The project proved the majority of the technical expectations by delivering:

  • Two dual-casing exits, one unsupported
  • Sections up to 43°/100 ft and tangent sections up to 98°
  • DAPC proof-of-concept
  • Uphill running of the 2-3/8 in. liner and swelling elastomer packers.

The ultimate reach was unconfirmed. Phase two of the CTD project aims to address this problem through the implementation of a number of changes, not least by increasing the CT diameter from 2 in. to 2-3/8 in.

The benefits in the successful DAPC-CTD implementation on Gannet wells are two-fold. It shows that the remaining wells on the Gannet platform can be accessed to recover additional reserves, and it expands the portfolio of drillable wells. WO

ACKNOWLEDGEMENTS

The authors thank the management of Shell Exploration and Production and of ExxonMobil for permission to publish this article. The contribution of the operational personnel involved is greatly appreciated. The authors also acknowledge the contributions made by Raj Fernandez of Baker Hughes INTEQ; Martin Geddes and Barry Webster of Baker Oil Tools; Ken Hall and Michael Taggart of BJ Services; Egbert van Riet, Bjorn Vandecrean, Don Reitsma and Russell Morris of @balance; and Paul Hague, Brian Hodgson, Jamie King, Martijn Kleverlaan, Robert Larsen, Toon Weisenborn, Dirk de Clercq, Pete French and Guus van Pelt of Shell Exploration and Production.
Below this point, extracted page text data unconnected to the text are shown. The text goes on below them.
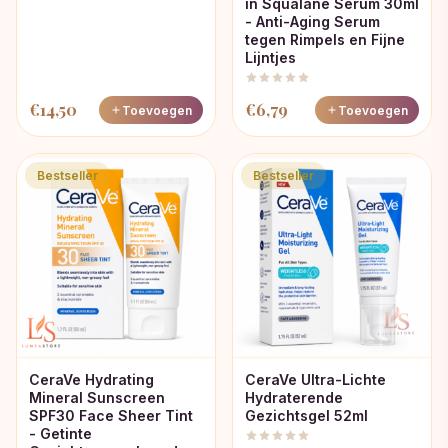
in Squalane Serum 30ml
- Anti-Aging Serum
tegen Rimpels en Fijne
Lijntjes
€
14,50
€
6,79
Toevoegen
Toevoegen
Bestseller
Bestseller
CeraVe Hydrating
CeraVe Ultra-Lichte
Mineral Sunscreen
Hydraterende
SPF30 Face Sheer Tint
Gezichtsgel 52ml
- Getinte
This article was prepared from SPE paper 96404, which was presented at Offshore Europe 2005 in Aberdeen, Scotland, UK, on September 6 – 9, 2005.

REFERENCES

   1 Kara, D.T., Gantt, L.L., Blount, C.G., and Hearn, D.D., “Dynamically overbalanced coiled tubing drilling on the North Slope of Alaska,” SPE paper 54496, 1999.

   2  van Riet, E.J., Reitsma, D., Vandecraen, B., “Development and testing of a fully automatic system to accurately control downhole pressure during drilling,” SPE/IADC paper 85310, 2003.

   3  van Riet, E.J., 2003, “First field test dynamic annular pressure control system on NAM Pernis well,” EP 2003-5524, Shell International Exploration and Production, Ltd (internal company report).

   4  Weisenborn, T, “Gannet DES re-instatement cost estimate by the ISC,” Shell UK Exploration and Production Ltd (internal company report), 2001.

   5  Weisenborn, T., “Close-out of the alternatives for coil tubing drilling on Gannet,” Shell UK Exploration and Production Ltd (internal company report), 2004.


THE AUTHORS

      

Andy Laird joined Leading Edge Advantage in 2000 and is lead engineer for the ongoing coiled tubing-managed pressure drilling operation on the Gannet platform. Laird graduated from the University of Liverpool in 1990.


Kathryn McFadzean is a CTD engineer with Leading Edge Advantage. McFadzean graduated from Strathclyde University in 1998 and has worked for Read Well Services and Deutag before moving to her present position. She has worked on a number of underbalanced drilling and coiled tubing drilling projects, including the Gannet coiled tubing-managed pressure drilling project.


Jimmy Edgar is senior well engineer of completions for Shell UK’s Ormen Lange project offshore Norway. Edgar was project manager (senior well engineer) for the duration of the Gannet coiled tubing drilling project.


Ian Harty is offshore drilling supervisor with Shell UK and was part of the planning team for TTRD & CTD wells, prior to moving into his current role. Harty earned an MSc degree in petroleum engineering from Imperial College in 1997.